Where do you think she might have learned it?”
“Some people are making a lot of money by telling lies about women [girls, boys, sex]. They’re making it seem like it’s OK to treat people like things [degrade people, use people], but I don’t think it is.”
”You can say, I understand how you can be very curious about these images, but we don’t support people who think of women in these ways. . . . We don’t welcome them into our house, not through your iPod, not through the radio, or the television, and not through the Internet.” Family therapist, Carleton Kendrick
Framing the issue
It’s important not to take a shaming tone, or to convey that sexuality is dirty or wrong. Rather the issue is our values, like the ones listed below, and how we express those values in relation to ourselves and others—including in sex. If we can get kids thinking and talking about what these values mean to them, and what they might look like in action, then we’re doing our job.

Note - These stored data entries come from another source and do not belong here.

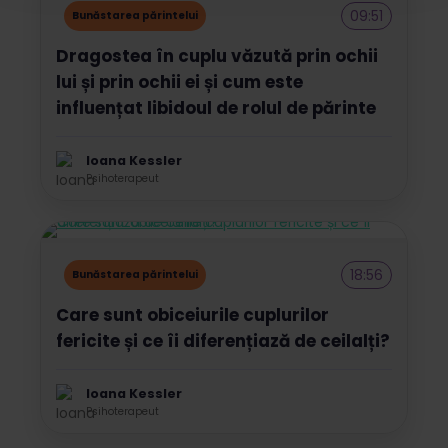
09:51
Bunăstarea părintelui
Dragostea în cuplu văzută prin ochii
lui și prin ochii ei și cum este
influențat libidoul de rolul de părinte
Ioana Kessler
Psihoterapeut
18:56
Bunăstarea părintelui
Care sunt obiceiurile cuplurilor
fericite și ce îi diferențiază de ceilalți?
Ioana Kessler
Psihoterapeut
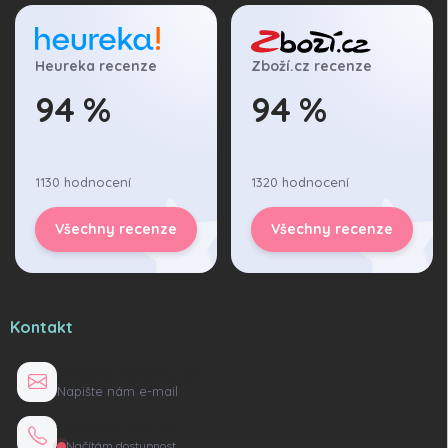
Heureka recenze
Zboží.cz recenze
94 %
94 %
1130 hodnocení
1320 hodnocení
Všechny recenze
Všechny recenze
Kontakt
info@tuzexovky.cz
Napište nám e-mail
+420 736 135 165
Načítám dostupnost…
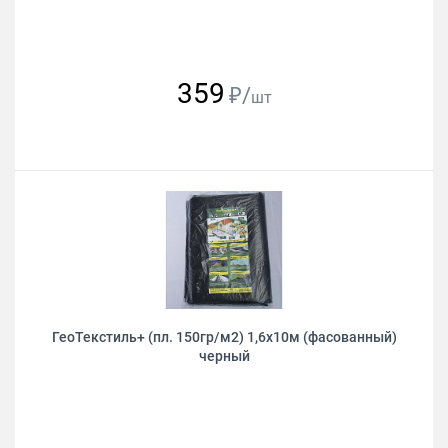
359
₽/
шт
ГеоТекстиль+ (пл. 150гр/м2) 1,6х10м (фасованный)
черный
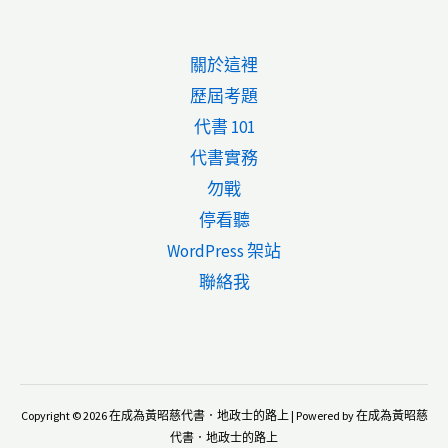
要
買
關於這裡
房
歷屆考題
的
代書 101
人
代書實務
要
勿戰
注
停看聽
意
WordPress 架站
「收
聯絡我
支
房
貸
比」
Copyright © 2026 在成為黃昭慈代書．地政士的路上 | Powered by 在成為黃昭慈
代書．地政士的路上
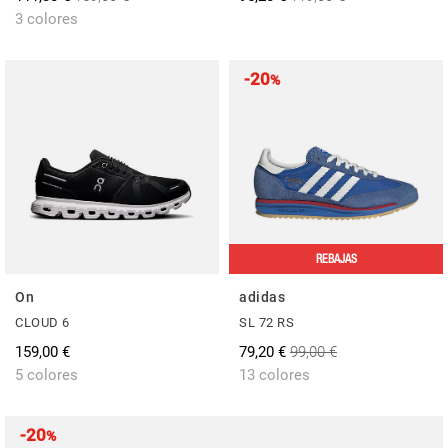
3 colores
-20
%
REBAJAS
On
adidas
CLOUD 6
SL 72 RS
159,00 €
79,20 €
99,00 €
5 colores
13 colores
-20
%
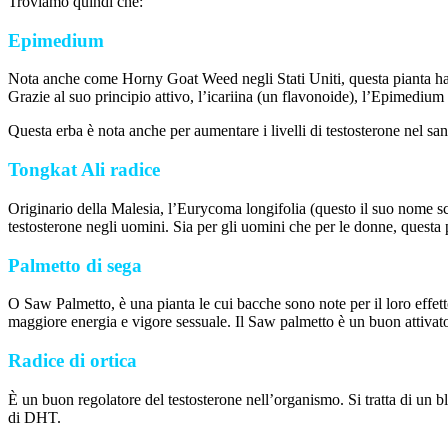
Troviamo quindi che:
Epimedium
Nota anche come Horny Goat Weed negli Stati Uniti, questa pianta ha or
Grazie al suo principio attivo, l’icariina (un flavonoide), l’Epimedium
Questa erba è nota anche per aumentare i livelli di testosterone nel sa
Tongkat Ali radice
Originario della Malesia, l’Eurycoma longifolia (questo il suo nome sci
testosterone negli uomini. Sia per gli uomini che per le donne, questa p
Palmetto di sega
O Saw Palmetto, è una pianta le cui bacche sono note per il loro effetto
maggiore energia e vigore sessuale. Il Saw palmetto è un buon attivato
Radice di ortica
È un buon regolatore del testosterone nell’organismo. Si tratta di un bl
di DHT.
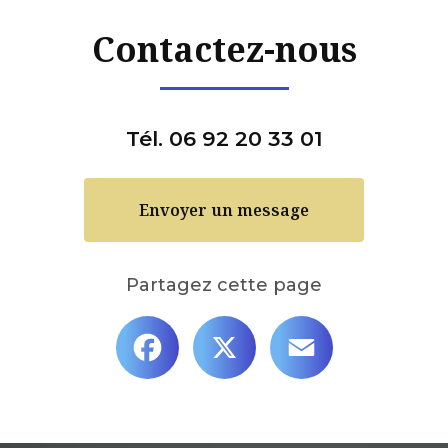
Contactez-nous
Tél. 06 92 20 33 01
Envoyer un message
Partagez cette page
Facebook
X
Email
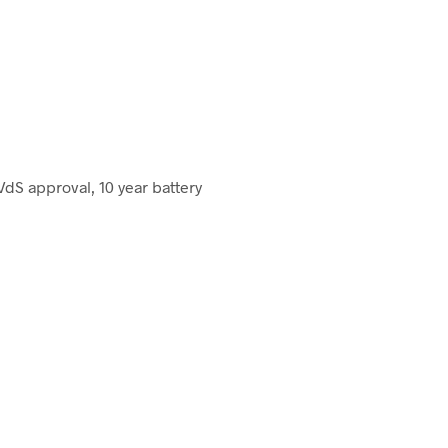
VdS approval, 10 year battery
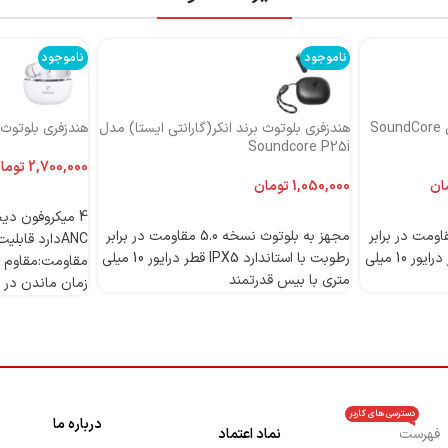
ناموجود
ناموجود
هندزفری بلوتوث برند انکر مدل SoundCore
هندزفری بلوتوث برند انکر(گارانتی ایستا) مدل
هندزفری بلوتوث بر
Soundcore P25i
توما
ان
تومان
اطلاعات بیشتر
اطلاعات بیشتر
 بلوتوث نسخه 5.0 مقاومت در برابر
مجهز به بلوتوث نسخه 5.0 مقاومت در برابر
رطوبت با استاندارد IPX5 قطر درایور 10 میلی
رطوبت با استاندارد IPX5 قطر درایور 10 میلی
مقاومت:مقاوم د
متری با بیس قدرتمند
زمان ماندن در حالت 
دسترسی های کاربر
درباره ما
فهرست
نماد اعتماد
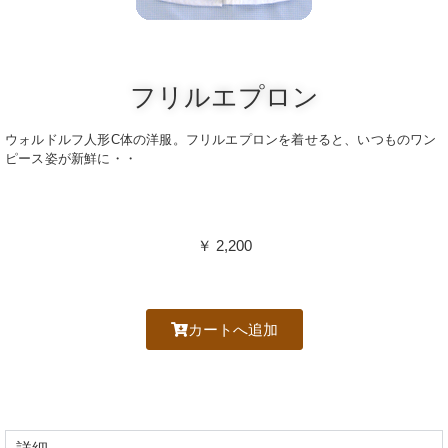
フリルエプロン
ウォルドルフ人形C体の洋服。フリルエプロンを着せると、いつものワン
ピース姿が新鮮に・・
￥ 2,200
カートへ追加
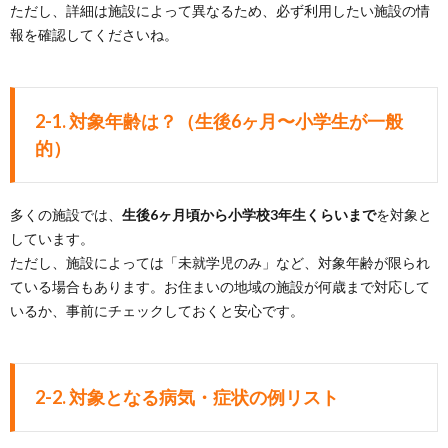
ただし、詳細は施設によって異なるため、必ず利用したい施設の情
報を確認してくださいね。
2-1. 対象年齢は？（生後6ヶ月〜小学生が一般
的）
多くの施設では、
生後6ヶ月頃から小学校3年生くらいまで
を対象と
しています。
ただし、施設によっては「未就学児のみ」など、対象年齢が限られ
ている場合もあります。お住まいの地域の施設が何歳まで対応して
いるか、事前にチェックしておくと安心です。
2-2. 対象となる病気・症状の例リスト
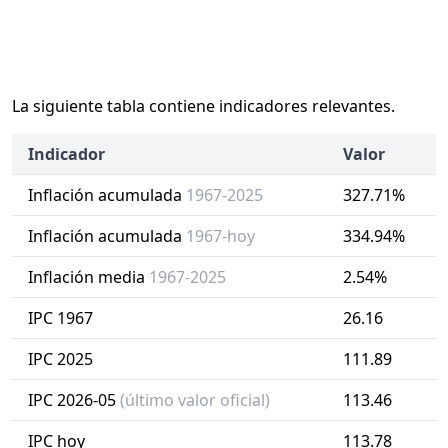
La siguiente tabla contiene indicadores relevantes.
Indicador
Valor
Inflación acumulada
1967-2025
327.71%
Inflación acumulada
1967-hoy
334.94%
Inflación media
1967-2025
2.54%
IPC 1967
26.16
IPC 2025
111.89
IPC 2026-05
(último valor oficial)
113.46
IPC hoy
113.78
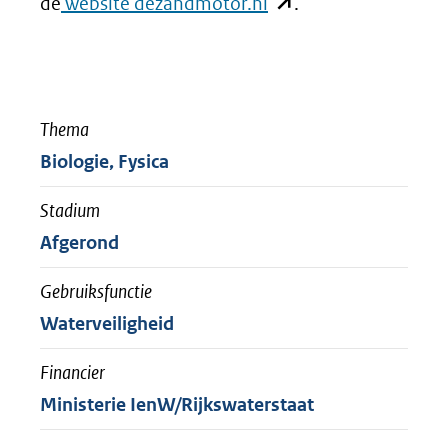
(verwijst
(opent
de
website dezandmotor.nl
.
andere
naar
in
website)
een
nieuw
andere
venster)
Thema
website)
(verwijst
Biologie, Fysica
naar
een
Stadium
andere
Afgerond
website)
Gebruiksfunctie
Waterveiligheid
Financier
Ministerie IenW/Rijkswaterstaat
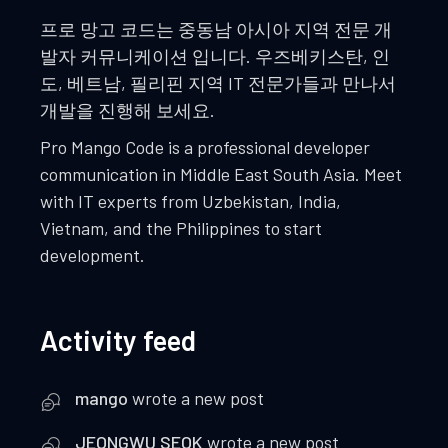
프로 망고 코드는 중동남 아시아 지역 전문 개
발자 커뮤니케이션 입니다. 우즈베키스탄, 인
도, 베트남, 필리핀 지역 IT 전문가들과 만나서
개발을 진행해 보세요.
Pro Mango Code is a professional developer
communication in Middle East South Asia. Meet
with IT experts from Uzbekistan, India,
Vietnam, and the Philippines to start
development.
Activity feed
mango
wrote a new post
JEONGWU SEOK
wrote a new post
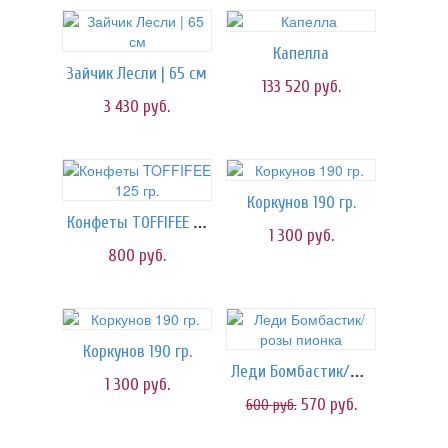
Капелла
Зайчик Лесли | 65 см
133 520
руб.
3 430
руб.
Коркунов 190 гр.
Конфеты TOFFIFEE 125 гр.
1 300
руб.
800
руб.
Коркунов 190 гр.
Леди Бомбастик/розы пионка
1 300
руб.
570
руб.
600
руб.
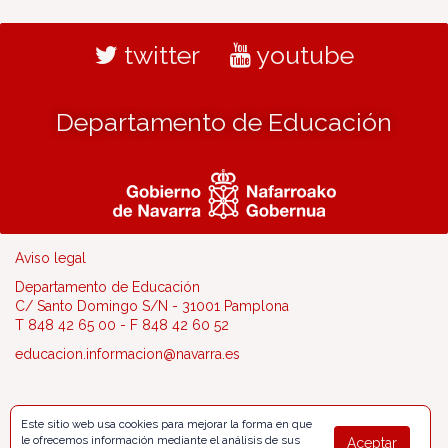
twitter
youtube
Departamento de Educación
Aviso legal
Departamento de Educación
C/ Santo Domingo S/N - 31001 Pamplona
T 848 42 65 00 - F 848 42 60 52
educacion.informacion@navarra.es
Este sitio web usa cookies para mejorar la forma en que
le ofrecemos información mediante el análisis de sus
Aceptar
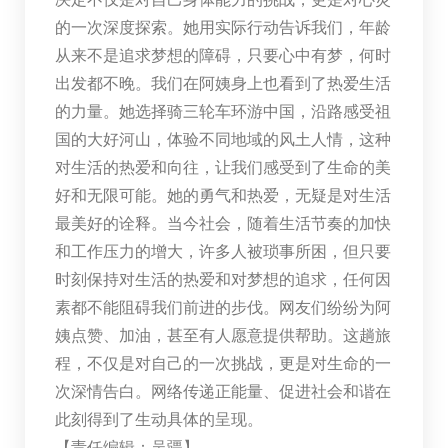
的一次深度探索。她用实际行动告诉我们，年龄
从来不是追求梦想的障碍，只要心中有梦，何时
出发都不晚。我们在阿姨身上也看到了热爱生活
的力量。她选择骑三轮车环游中国，沿路感受祖
国的大好河山，体验不同地域的风土人情，这种
对生活的热爱和向往，让我们感受到了生命的美
好和无限可能。她的勇气和热爱，无疑是对生活
最美好的诠释。当今社会，随着生活节奏的加快
和工作压力的增大，许多人被琐事所困，但只要
时刻保持对生活的热爱和对梦想的追求，任何因
素都不能阻碍我们前进的步伐。网友们纷纷为阿
姨点赞、加油，甚至有人愿意提供帮助。这趟旅
程，不仅是对自己的一次挑战，更是对生命的一
次深情告白。网络传递正能量、促进社会和谐在
此刻得到了生动具体的呈现。
【责任编辑：吴疆】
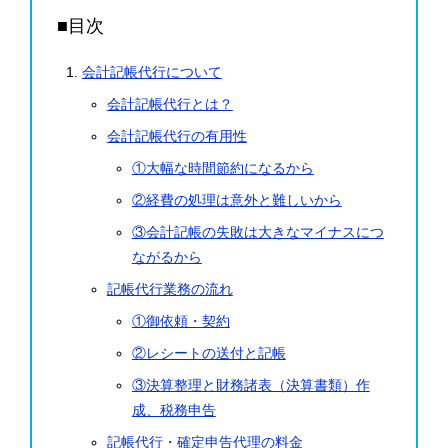
■目次
会計記帳代行について
会計記帳代行とは？
会計記帳代行の有用性
①大幅な時間節約になるから
②経費の処理は意外と難しいから
③会計記帳の失敗は大きなマイナスにつ
ながるから
記帳代行業務の流れ
①御依頼・契約
②レシートの送付と記帳
③決算整理と財務諸表（決算書類）作
成、税務申告
記帳代行・確定申告代理の料金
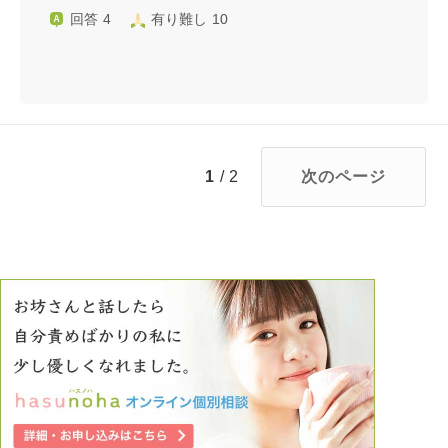
回答 4
有り難し 10
1
/ 2
次のページ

- It’s not about being naughty or nice, pure or dirty
- It’s about how we think about and approach sex, how we treat ourselves and other people
- Sex/nudity per se is not the problem—degradation and exploitation are the problems!
Hijacking . . .
Young people have the right to explore their sexuality on their own schedule and on their own terms, both alone and with age-appropriate partners, without a stew of hateful and toxic messages getting in the way. Desire and arousal are normal for people of all ages, but our commercialized porn culture hijacks kids’ development, robbing them of healthy pleasure and intimacy. As caring adults, we need to fight back.
Push back; build a “counterculture”
It seems daunting, but like almost everything, it’s easier when you join together with others. Start by finding at least one ally, like a parent of one of your kid’s friends. You can begin with a counterculture of two, and build from there!
- Talk with other parents/teachers/youth workers. Become each other’s allies in setting boundaries around consumption, problematic media, etc.
- Form a reading group and/or watch this presentation together
- Advocate for media literacy curricula in schools
- Advocate for full, comprehensive sex education in schools
Madison Avenue, pimps, etc.
We wouldn’t have such a difficult job if it weren’t for the advertisers, pornographers, and other powerful interests that continue to tighten their grip on our culture. As important as it is to effect change in our own families and local communities, we also have to join in organized resistance to these huge corporate interests. Those that are doing the damage and reaping the profits must be held accountable.
Some web resources
See the Resources page for a list of links to useful websites.
The goal . . .
We need to keep envisioning the kind of society we want to create. As one coalition opposing child sexual exploitation puts it, we must “keep prevention . . . in the front of people’s minds and hearts in such a powerful way that the normalization of such exploitation for individual or commercial gain becomes socially, economically, politically and spiritually unacceptable in our communities, nation, and the world.”
Make love not porn—stop porn culture
Together we can take back our culture, our relationships, and our kids’ future.